Hybrid molecular imaging modalities such as ¹⁸F-FDG PET/CT allow the investigation of multiorgan systemic interactions through which living organisms maintain homeostasis and allostasis. The resulting images are not mere pictures—they represent a rich pallet of multidimensional data (29). By systemically parcellating these datasets into respective organ and tissue classes, one can, in theory, study system-level interactions in detail between the various homeostatic and allostatic networks, allowing a better understanding of pathologic abnormalities in vivo. Nevertheless, manual segmentation of various tissues in the human body is not tenable, either in research applications or in clinical routine.

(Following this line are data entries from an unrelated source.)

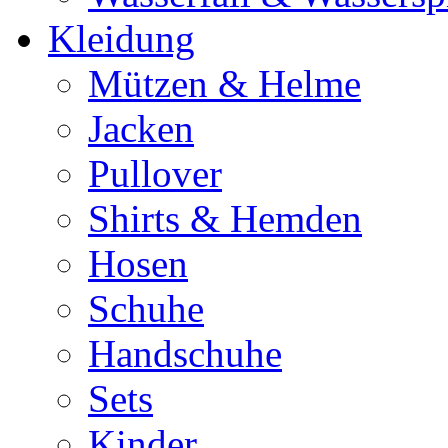
Kleidung
Mützen & Helme
Jacken
Pullover
Shirts & Hemden
Hosen
Schuhe
Handschuhe
Sets
Kinder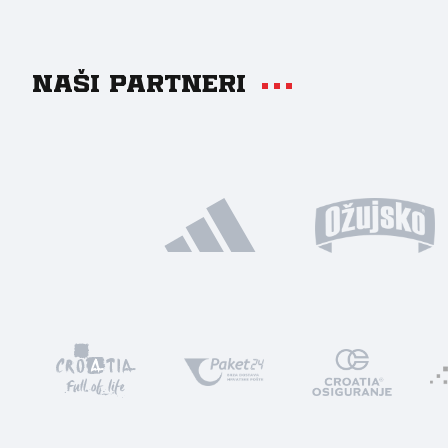
Naši partneri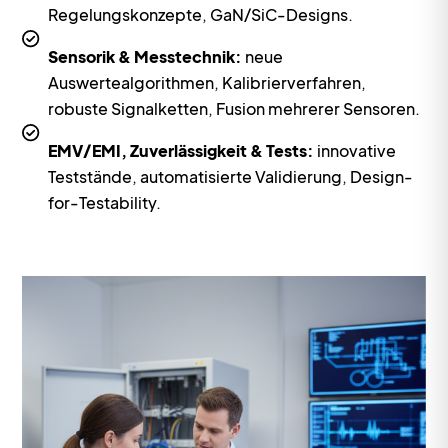
Regelungskonzepte, GaN/SiC-Designs.
Sensorik & Messtechnik:
neue
Auswertealgorithmen, Kalibrierverfahren,
robuste Signalketten, Fusion mehrerer Sensoren.
EMV/EMI, Zuverlässigkeit & Tests:
innovative
Teststände, automatisierte Validierung, Design-
for-Testability.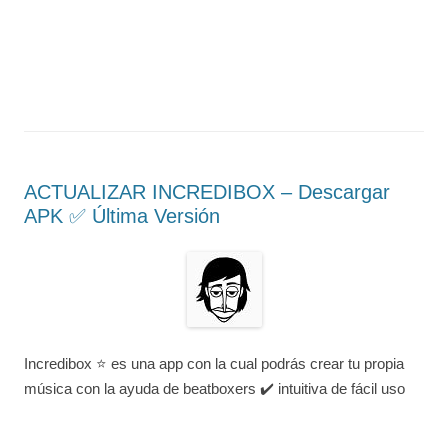
ACTUALIZAR INCREDIBOX – Descargar
APK ✅️ Última Versión
Incredibox ⭐ es una app con la cual podrás crear tu propia
música con la ayuda de beatboxers ✔️ intuitiva de fácil uso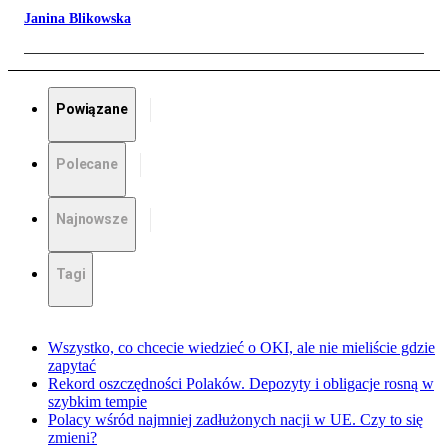
Janina Blikowska
Powiązane
Polecane
Najnowsze
Tagi
Wszystko, co chcecie wiedzieć o OKI, ale nie mieliście gdzie
zapytać
Rekord oszczędności Polaków. Depozyty i obligacje rosną w
szybkim tempie
Polacy wśród najmniej zadłużonych nacji w UE. Czy to się
zmieni?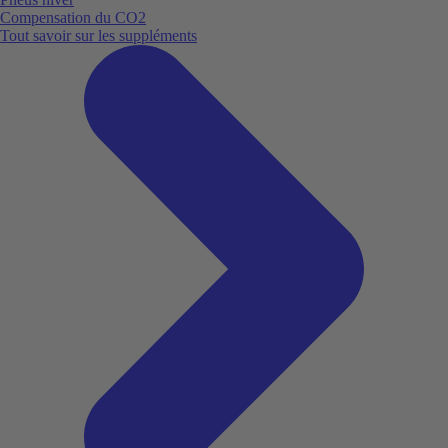
Compensation du CO2
Tout savoir sur les suppléments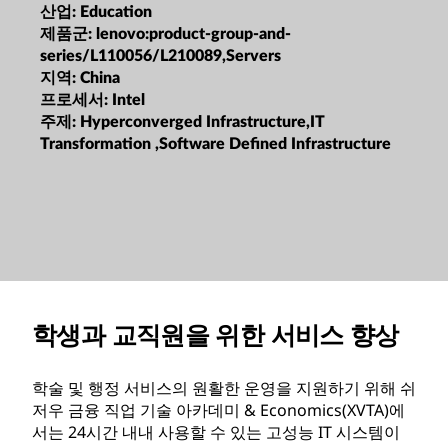
산업:
Education
제품군:
lenovo:product-group-and-
series/L110056/L210089,Servers
지역:
China
프로세서:
Intel
주제:
Hyperconverged Infrastructure,IT
Transformation ,Software Defined Infrastructure
학생과 교직원을 위한 서비스 향상
학술 및 행정 서비스의 원활한 운영을 지원하기 위해 쉬
저우 금융 직업 기술 아카데미 & Economics(XVTA)에
서는 24시간 내내 사용할 수 있는 고성능 IT 시스템이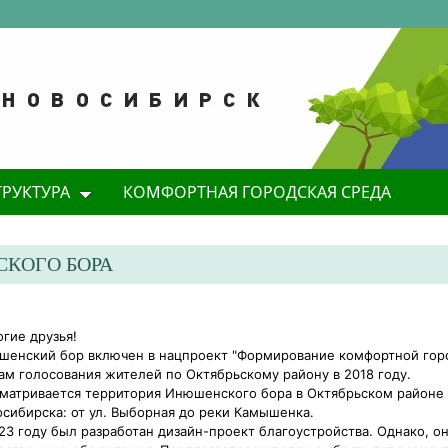
ТРУКТУРА
КОМФОРТНАЯ ГОРОДСКАЯ СРЕДА
КОГО БОРА
гие друзья!
енский бор включен в нацпроект "Формирование комфортной гор
ам голосования жителей по Октябрьскому району в 2018 году.
матривается территория Инюшенского бора в Октябрьском районе
сибирска: от ул. Выборная до реки Камышенка.
23 году был разработан дизайн-проект благоустройства. Однако, о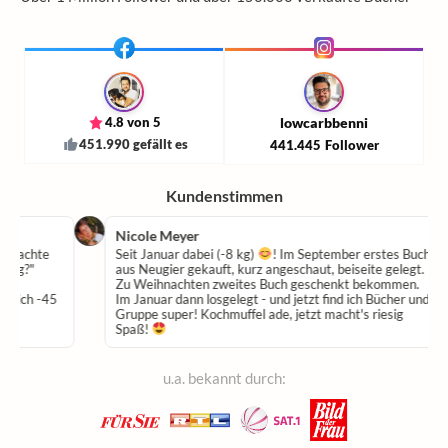
4.8 von 5
lowcarbbenni
451.990 gefällt es
441.445
Follower
Kundenstimmen
Nicole Meyer
chte
Seit Januar dabei (-8 kg)
! Im September erstes Buch
?"
aus Neugier gekauft, kurz angeschaut, beiseite gelegt.
Zu Weihnachten zweites Buch geschenkt bekommen.
h -45
Im Januar dann losgelegt - und jetzt find ich Bücher und
Gruppe super! Kochmuffel ade, jetzt macht's riesig
Spaß!
u.a. bekannt durch:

To bridge this gap, we developed a fully automated segmentation pipeline, MOOSE, that allows the creation of subject-specific multitissue ¹⁸F-FDG PET/CT atlases (Supplemental Fig. 2). These tissue maps enable the extraction of subject-specific functional information from molecular imaging data with minimal additional effort for further analysis. We based the segmentation pipeline on the latest state-of-the-art nnU-Net architecture (15) and demonstrated that robust training of the convolutional neural network could be achieved with as few as 20 datasets, provided that sufficient variability in the training dataset is present. In addition, our results support the concept of data-centric AI, which focuses primarily on data quality rather than quantity.

In general, MOOSE performed reasonably well in segmenting most of the noncerebral tissues while exhibiting poorer segmentation performance on selected organs such as thyroid, adrenal gland, and bladder. Our correlation analysis revealed a significant negative correlation between the STAPLE variance and the DSCs derived from the D40 training set (Supplemental Fig. 4B). This result suggests that, because of a combination of small organ size, low contrast, and increased noise levels present in low-dose CT images, accurate segmentation of bespoke structures is challenging even for human experts.

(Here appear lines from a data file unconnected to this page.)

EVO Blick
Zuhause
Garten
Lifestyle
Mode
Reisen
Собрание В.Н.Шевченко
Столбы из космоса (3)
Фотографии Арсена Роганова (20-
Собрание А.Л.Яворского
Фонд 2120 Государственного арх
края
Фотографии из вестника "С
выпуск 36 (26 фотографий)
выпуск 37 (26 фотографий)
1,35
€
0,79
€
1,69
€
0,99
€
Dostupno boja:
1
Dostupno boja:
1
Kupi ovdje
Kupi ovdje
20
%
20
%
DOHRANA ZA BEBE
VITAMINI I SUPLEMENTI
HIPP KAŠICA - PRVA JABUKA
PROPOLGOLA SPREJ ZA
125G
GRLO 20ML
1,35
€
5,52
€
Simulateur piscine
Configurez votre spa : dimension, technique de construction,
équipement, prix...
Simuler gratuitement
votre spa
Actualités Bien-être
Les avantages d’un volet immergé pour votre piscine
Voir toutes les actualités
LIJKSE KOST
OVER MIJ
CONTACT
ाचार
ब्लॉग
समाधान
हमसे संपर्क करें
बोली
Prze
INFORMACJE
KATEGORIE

AI, PET Imaging, and Systems Biology

The ultimate objective of the developed multiorgan and tissue segmentation methodology is to promote the concept of whole-person research (30) and systems biomedicine (31) through whole-body ¹⁸F-FDG PET/CT imaging. With the advent of PET/CT systems that have a large axial field of view, most or all organs can be simultaneously imaged, therefore allowing an improved evaluation of interactions between organs in both healthy and diseased states. We envision that through automated extraction of rich physiologic information inherent in PET/CT data (e.g., organ SUVs), disease-specific metabolic fingerprints can be derived that uniquely characterize diverse pathologies affecting system-level organ interaction (Supplemental Fig. 8). Such an analysis might uncover metabolic dependencies among sets of organs and provide novel insights into metabolic pathway dysregulation associated with disease progression. Moreover, given the fact that noncerebral tissues are segmented directly from CT data, this technique is insensitive to variations in PET tracer uptake patterns, thus allowing the study of diverse system-level functional processes using a multitude of function-specific radiotracers.

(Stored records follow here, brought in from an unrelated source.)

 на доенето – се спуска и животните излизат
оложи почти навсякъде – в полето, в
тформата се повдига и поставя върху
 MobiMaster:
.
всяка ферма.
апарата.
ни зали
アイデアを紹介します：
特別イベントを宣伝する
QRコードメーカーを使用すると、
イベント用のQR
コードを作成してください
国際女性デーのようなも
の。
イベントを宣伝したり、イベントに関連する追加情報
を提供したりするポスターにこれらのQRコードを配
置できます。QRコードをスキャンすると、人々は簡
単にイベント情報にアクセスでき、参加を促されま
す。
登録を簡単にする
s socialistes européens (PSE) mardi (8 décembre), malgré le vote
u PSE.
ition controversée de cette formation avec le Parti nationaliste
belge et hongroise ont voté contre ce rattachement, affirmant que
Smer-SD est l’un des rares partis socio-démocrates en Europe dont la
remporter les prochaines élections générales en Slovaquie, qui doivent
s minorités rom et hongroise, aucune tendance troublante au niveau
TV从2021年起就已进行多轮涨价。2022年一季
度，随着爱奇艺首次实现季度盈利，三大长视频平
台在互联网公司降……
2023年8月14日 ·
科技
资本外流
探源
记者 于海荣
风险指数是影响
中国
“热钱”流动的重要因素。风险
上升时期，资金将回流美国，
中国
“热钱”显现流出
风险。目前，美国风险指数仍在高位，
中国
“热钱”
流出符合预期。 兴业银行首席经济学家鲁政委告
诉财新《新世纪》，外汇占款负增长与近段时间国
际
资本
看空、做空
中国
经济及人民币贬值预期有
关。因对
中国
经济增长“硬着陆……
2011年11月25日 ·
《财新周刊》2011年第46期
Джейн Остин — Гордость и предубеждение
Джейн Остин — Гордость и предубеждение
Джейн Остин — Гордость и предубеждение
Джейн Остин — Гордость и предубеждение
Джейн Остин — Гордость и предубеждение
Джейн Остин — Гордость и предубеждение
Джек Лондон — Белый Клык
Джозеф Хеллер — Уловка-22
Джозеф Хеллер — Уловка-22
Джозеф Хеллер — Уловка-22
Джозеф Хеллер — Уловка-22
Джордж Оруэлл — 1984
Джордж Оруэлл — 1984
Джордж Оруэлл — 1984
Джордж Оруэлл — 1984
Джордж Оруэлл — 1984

Training of Neural Networks Using Sparse Datasets

It is commonly assumed that the performance of a neural network increases with the size of the training set. Therefore, most non–health-care image classification applications are trained on vast numbers of training cases (e.g., ImageNet (32)). However, creating large training datasets in the medical field is problematic, as manual curation of medical images is highly time-consuming and heavily dependent on domain-specific human expert knowledge. In this study, 50 medical image datasets were manually segmented (into 120 objects for each dataset) by medical professionals. This process required significant personal effort by each expert and took several months to complete. Such an effort cannot be expected to be repeated numerous times when additional silos of data (possibly with a different distribution) become available.

In recognition of this methodologic constraint, we investigated the effect of both training sample size and training sample variability on segmentation performance. Our results demonstrate that segmentation performance is dependent primarily on whether the training dataset allows the correct identification of several unique image patterns, each characterized by a mean spatial pattern and the associated variance (Figs. 4 ⇑–6). This insight also explains why more cases are usually preferred, as it is likely that a greater number of unique image patterns can be captured using a larger dataset. However, the number of images needed per unique pattern is not evident. Our results suggest that accurate segmentation of abnormal image patterns is viable, provided that the training data include a small number (2–4) of cases that establish a distinct image pattern with the associated morphologic variance.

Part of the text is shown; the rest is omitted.